The SPDRs (SPY) is the oldest exchange traded fund (ETF) in the United States, and they have since ballooned into a unique family of ETFs that allow investors to access any sector in the S&P 500.
SPDR ETFs first traded on the American Stock Exchange in 1993 after being issued by State Street Global Advisors. The so-called “spiders” are index funds that track the S&P 500 Index and shares of the traditional SPDR ETFs hold a stake in the 500 stocks represented by the S&P 500, says Christina Granville for Investopedia.
SPDRs have a fixed number of shares that are bought and sold on the open market. This is because SPDR ETF shares represent a portion of interest in the unit investment trusts (UITs) that hold the stocks of each of the underlying indexes that they represent. Holders of the SPDR ETFs have some voting privileges.
Ultimately, the success of the SPDRs opened the door for more investment options, including industry sectors and market capitalizations within the S&P 500. These ETFs include the Financial Select Sector SPDR (XLF) and the Health Care Select Sector SPDR (XLV). There are nine in total.

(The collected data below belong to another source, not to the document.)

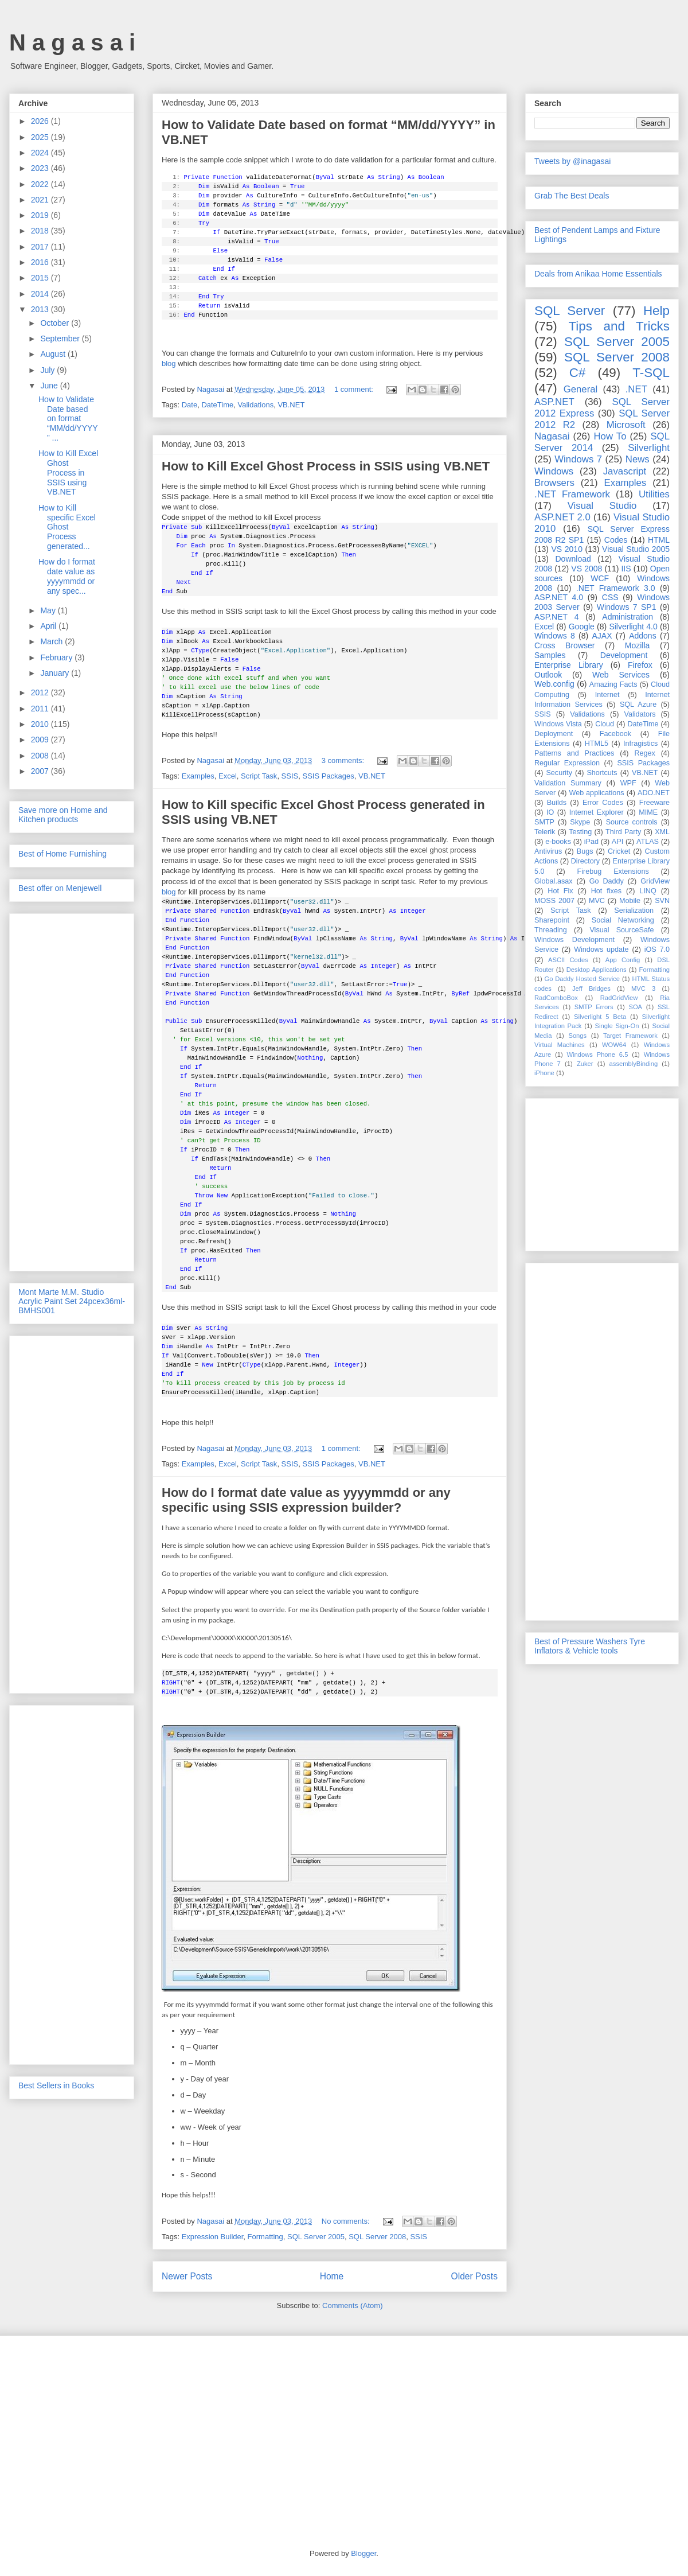 Image resolution: width=688 pixels, height=2576 pixels. I want to click on Development, so click(624, 655).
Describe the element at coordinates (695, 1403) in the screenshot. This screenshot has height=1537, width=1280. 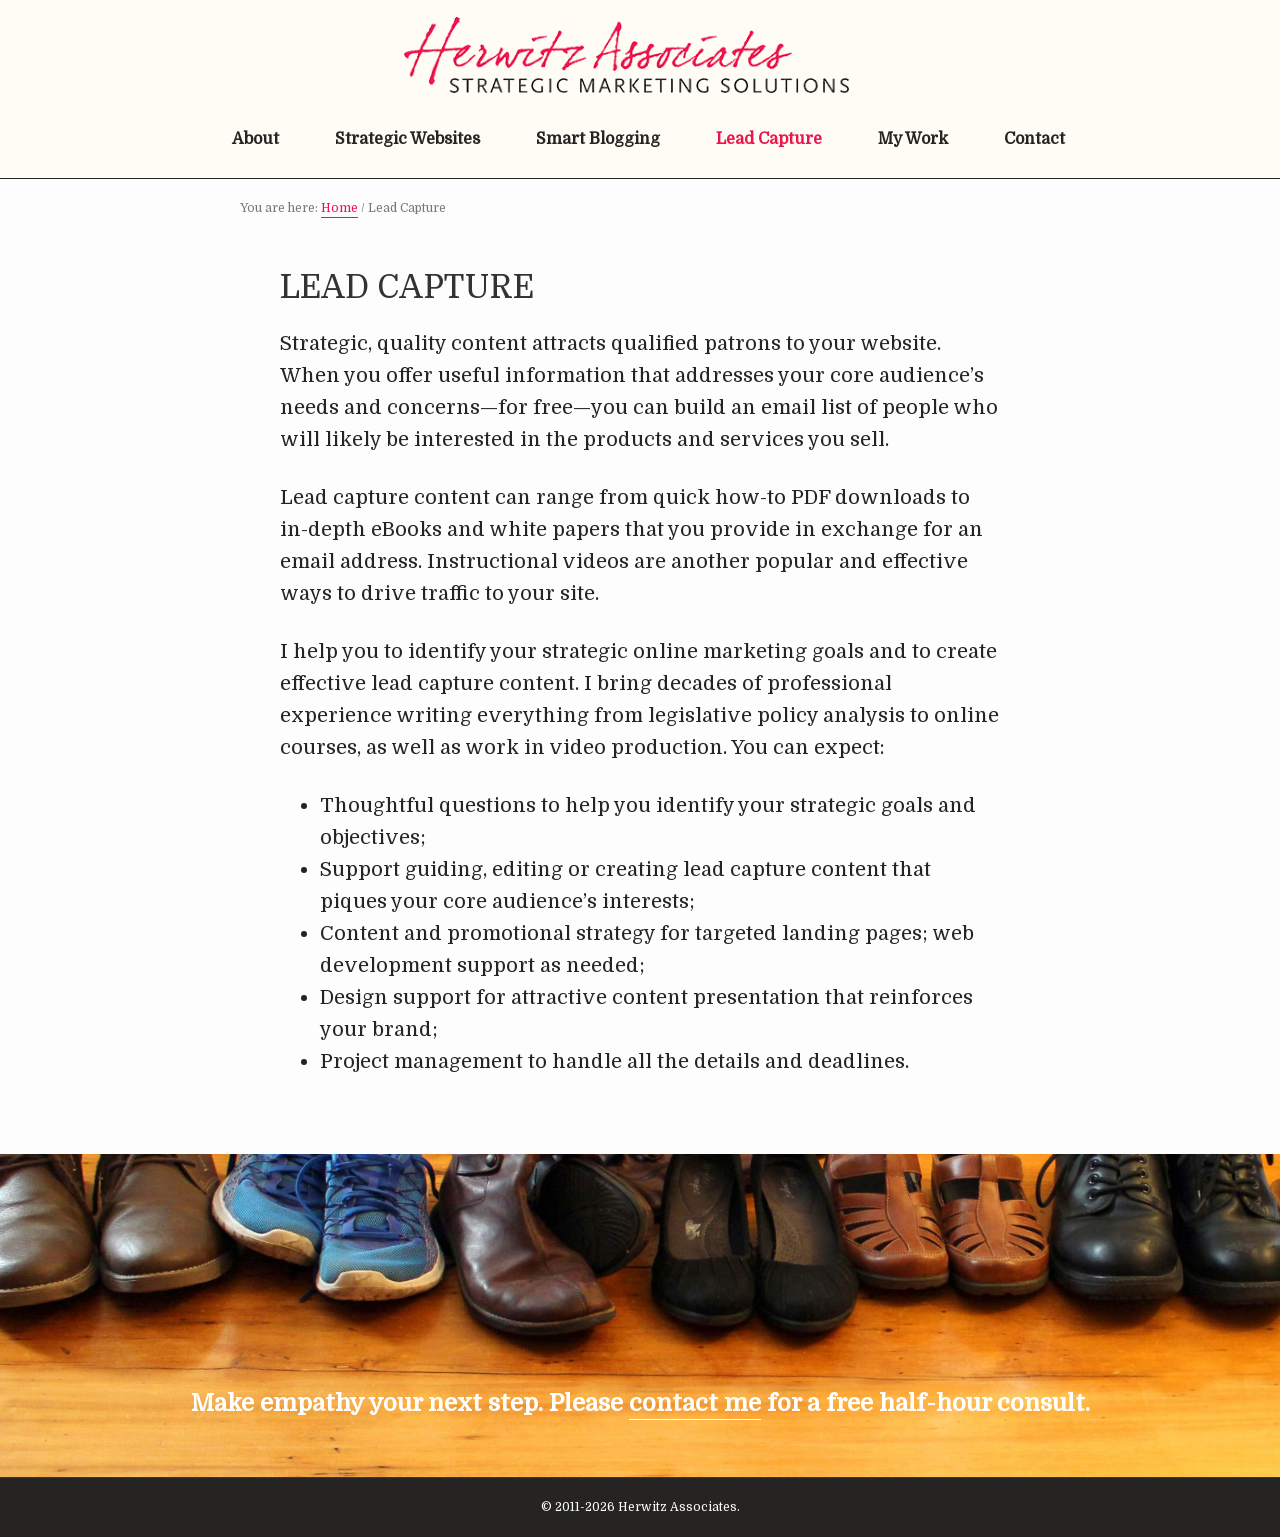 I see `contact me` at that location.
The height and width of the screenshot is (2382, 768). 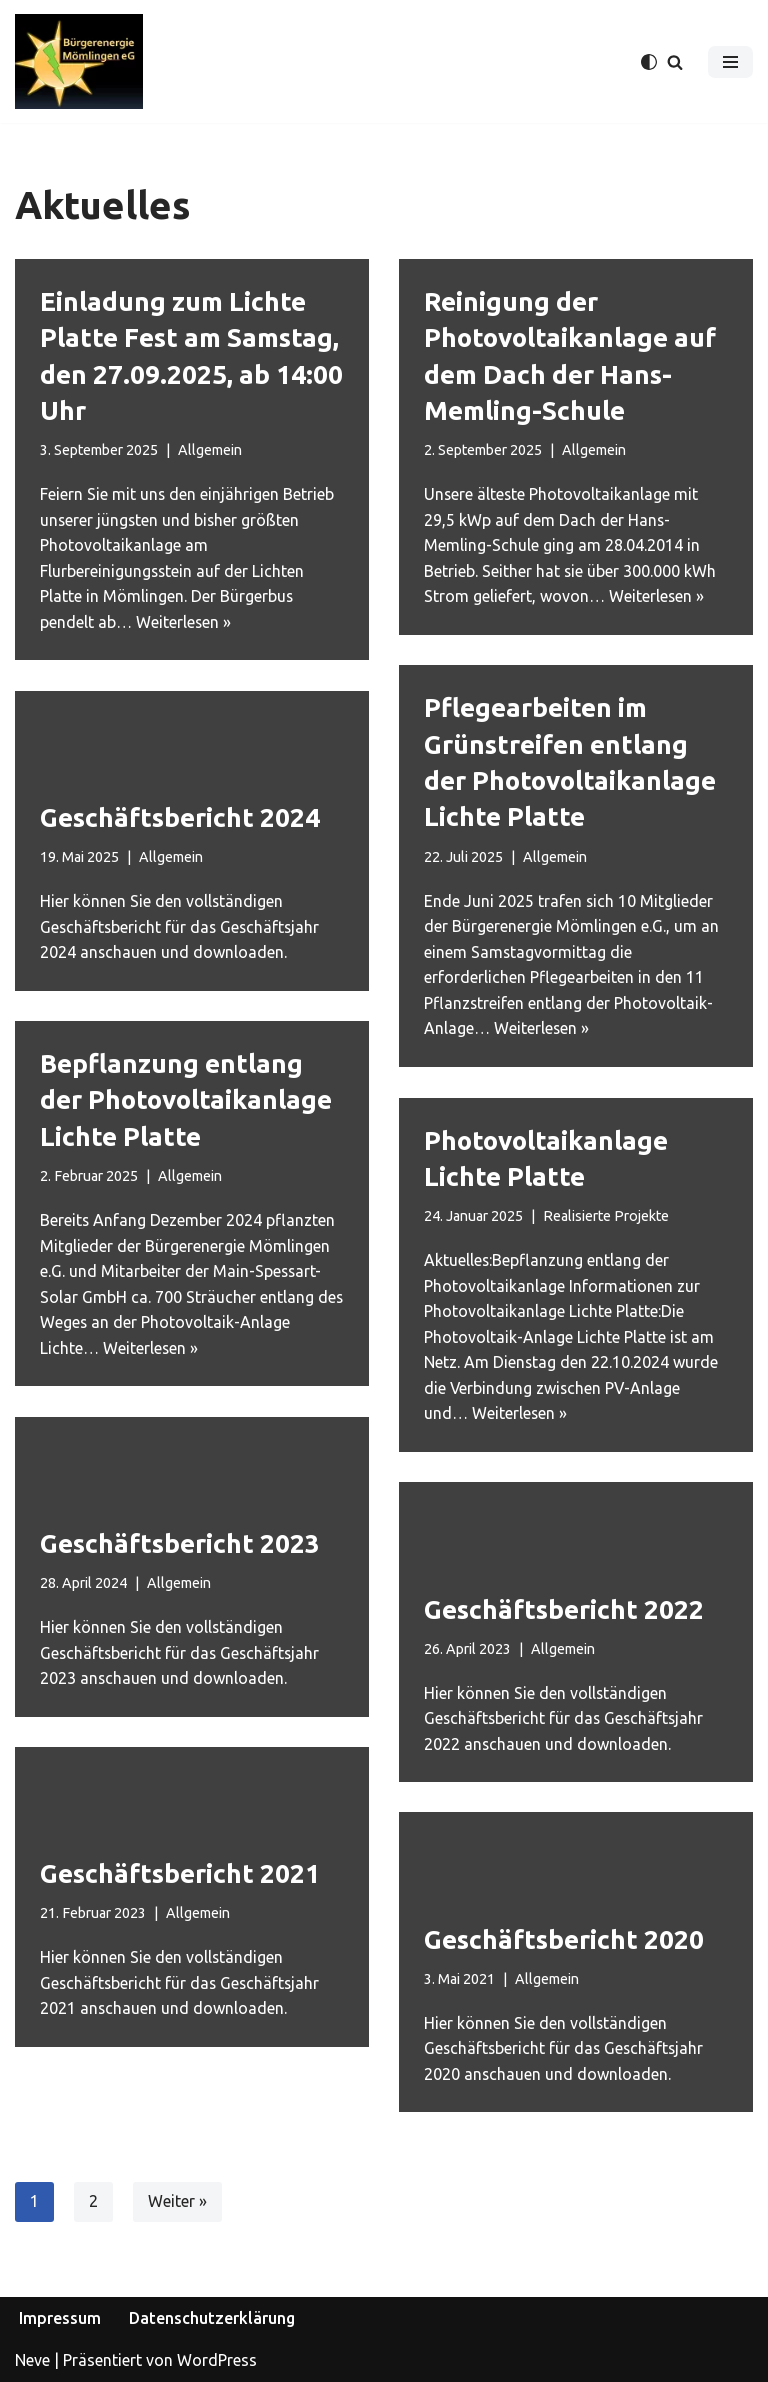 What do you see at coordinates (177, 2202) in the screenshot?
I see `Weiter »` at bounding box center [177, 2202].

Their success even brought about the creation of SPDRs that track the Dow Jones Industrial Average. The SPDR Dow Jones Large Cap (ELR) and other similar funds retained the “SPDR” moniker, even though they’re not related to the S&P 500.
There are now hundreds of versions of the SPDR ETFs worldwide, and Granville notes that they’re often viewed as the “thoroughbreds” of their strategy.